Создания современного искусства не выходят за пределы небольшого круга посвященных. Им пользуются лишь небольшие круги. Каждая категория чувствительности, каждый художник, как бы он ни был неполным, имеет своих почитателей, свою публику.

Между тем художественное произведение должно достигать и волновать всех людей. Потому ли, что они вызывают новую культуру, классические произведения обладают характером универсальности, абсолютности. Универсальный закон, божественный порядок, который вкладывается в них человеческим разумом, является тождественным сквозь разнообразие индивидуальных формалировок.
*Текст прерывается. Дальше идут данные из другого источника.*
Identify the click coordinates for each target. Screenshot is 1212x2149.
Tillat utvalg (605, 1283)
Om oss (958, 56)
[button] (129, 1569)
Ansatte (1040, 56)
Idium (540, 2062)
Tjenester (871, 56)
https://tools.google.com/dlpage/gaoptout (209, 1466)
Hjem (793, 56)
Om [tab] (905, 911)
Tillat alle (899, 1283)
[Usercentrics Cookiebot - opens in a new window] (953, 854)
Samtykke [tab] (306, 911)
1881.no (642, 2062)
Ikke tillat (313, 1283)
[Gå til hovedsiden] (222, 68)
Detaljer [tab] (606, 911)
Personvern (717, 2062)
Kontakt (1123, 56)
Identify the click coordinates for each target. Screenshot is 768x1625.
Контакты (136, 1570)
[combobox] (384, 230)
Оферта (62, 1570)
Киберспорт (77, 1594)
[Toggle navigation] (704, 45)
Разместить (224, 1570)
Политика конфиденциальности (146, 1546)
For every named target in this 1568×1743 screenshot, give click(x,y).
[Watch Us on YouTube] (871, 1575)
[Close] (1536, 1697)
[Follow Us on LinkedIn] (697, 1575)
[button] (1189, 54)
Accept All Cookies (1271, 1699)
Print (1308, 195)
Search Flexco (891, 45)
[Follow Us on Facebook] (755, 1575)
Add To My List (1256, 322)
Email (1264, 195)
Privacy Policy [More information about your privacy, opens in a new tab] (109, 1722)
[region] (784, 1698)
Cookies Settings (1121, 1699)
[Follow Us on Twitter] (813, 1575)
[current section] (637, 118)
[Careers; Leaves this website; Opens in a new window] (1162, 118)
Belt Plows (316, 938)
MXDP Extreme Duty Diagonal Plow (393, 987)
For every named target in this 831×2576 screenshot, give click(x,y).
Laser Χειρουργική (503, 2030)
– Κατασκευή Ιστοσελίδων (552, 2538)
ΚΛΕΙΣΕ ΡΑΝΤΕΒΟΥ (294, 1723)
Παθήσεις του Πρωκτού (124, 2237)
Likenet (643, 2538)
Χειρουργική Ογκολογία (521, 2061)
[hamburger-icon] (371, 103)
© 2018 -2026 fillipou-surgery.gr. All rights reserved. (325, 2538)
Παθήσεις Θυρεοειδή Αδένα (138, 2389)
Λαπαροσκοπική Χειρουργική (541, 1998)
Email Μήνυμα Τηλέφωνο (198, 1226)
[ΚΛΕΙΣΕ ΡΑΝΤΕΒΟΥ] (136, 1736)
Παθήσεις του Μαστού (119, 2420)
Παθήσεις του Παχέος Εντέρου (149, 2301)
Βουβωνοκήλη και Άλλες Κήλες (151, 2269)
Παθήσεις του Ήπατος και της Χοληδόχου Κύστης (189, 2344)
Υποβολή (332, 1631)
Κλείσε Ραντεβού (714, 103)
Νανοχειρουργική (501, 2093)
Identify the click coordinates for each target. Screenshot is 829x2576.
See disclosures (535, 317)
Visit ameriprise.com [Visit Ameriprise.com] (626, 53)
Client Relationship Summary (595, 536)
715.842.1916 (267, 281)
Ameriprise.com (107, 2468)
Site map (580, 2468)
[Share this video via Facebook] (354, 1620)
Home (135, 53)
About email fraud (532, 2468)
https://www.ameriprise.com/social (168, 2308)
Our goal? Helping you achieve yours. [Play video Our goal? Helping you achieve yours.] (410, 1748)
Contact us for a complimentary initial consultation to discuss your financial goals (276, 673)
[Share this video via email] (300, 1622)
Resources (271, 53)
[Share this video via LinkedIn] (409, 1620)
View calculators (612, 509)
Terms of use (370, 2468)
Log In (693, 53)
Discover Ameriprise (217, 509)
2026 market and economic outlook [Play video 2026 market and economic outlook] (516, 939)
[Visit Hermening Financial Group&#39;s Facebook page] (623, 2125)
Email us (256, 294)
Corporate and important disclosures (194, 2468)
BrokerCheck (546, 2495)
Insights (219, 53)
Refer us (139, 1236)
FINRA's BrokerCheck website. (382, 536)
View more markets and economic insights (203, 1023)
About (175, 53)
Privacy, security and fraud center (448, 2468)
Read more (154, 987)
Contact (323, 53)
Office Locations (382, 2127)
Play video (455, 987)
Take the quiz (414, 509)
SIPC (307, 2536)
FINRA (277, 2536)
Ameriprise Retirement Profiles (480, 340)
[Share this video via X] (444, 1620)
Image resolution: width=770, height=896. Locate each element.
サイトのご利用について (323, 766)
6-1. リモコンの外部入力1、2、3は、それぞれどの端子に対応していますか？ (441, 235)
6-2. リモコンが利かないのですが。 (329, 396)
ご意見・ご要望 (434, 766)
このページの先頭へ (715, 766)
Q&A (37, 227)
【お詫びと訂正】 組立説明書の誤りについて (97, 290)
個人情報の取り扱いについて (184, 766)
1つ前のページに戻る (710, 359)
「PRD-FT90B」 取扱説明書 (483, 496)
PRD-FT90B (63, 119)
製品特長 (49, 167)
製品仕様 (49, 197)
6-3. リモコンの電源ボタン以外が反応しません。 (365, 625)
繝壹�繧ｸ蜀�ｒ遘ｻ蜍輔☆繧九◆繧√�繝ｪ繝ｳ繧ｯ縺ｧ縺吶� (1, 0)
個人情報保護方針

Эти формулы делаются классическими лишь постольку, поскольку они выражают этот порядок с достаточным красноречием и ясностью. «У великого человека, – говорит André Gide, – есть только одна забота: сделаться возможно человечнее, или, лучше сказать, банальным... и – удивительная вещь – этим путем он становится наиболее индивидуальным». В этом рассуждении мы не стремились осветить загадку гениальности.

Мы только бродим вокруг чуда, только определяем его свойства и виды. Эволюция от символизма к классицизму, которую мы постарались осветить и объяснить, вовсе не стремится уменьшить самодеятельность художника, указывая ему границы. Ее источник, принципы и методы, именно заключен в индивидуалистической психологии, которой свойственно отбрасывать всякую традицию, всякую науку, всякую дисциплину и рассматривать художника как существо, стоящее выше законов, как творческого бога, которому его каприз заменяет законы и который подчинен только самому себе. Новая норма, устанавливаемая и вызываемая, как мы видели, из самой анархии, опирается на гордую психологию гения; она по-прежнему предпочитает общепринятому индивидуальную чувствительность. И оригинальность нашей теории заключается именно в том, что она основывает новое классическое и очень объективное искусство, систему равенства между ощущениями и формами, – язык на живом чуде субъективности.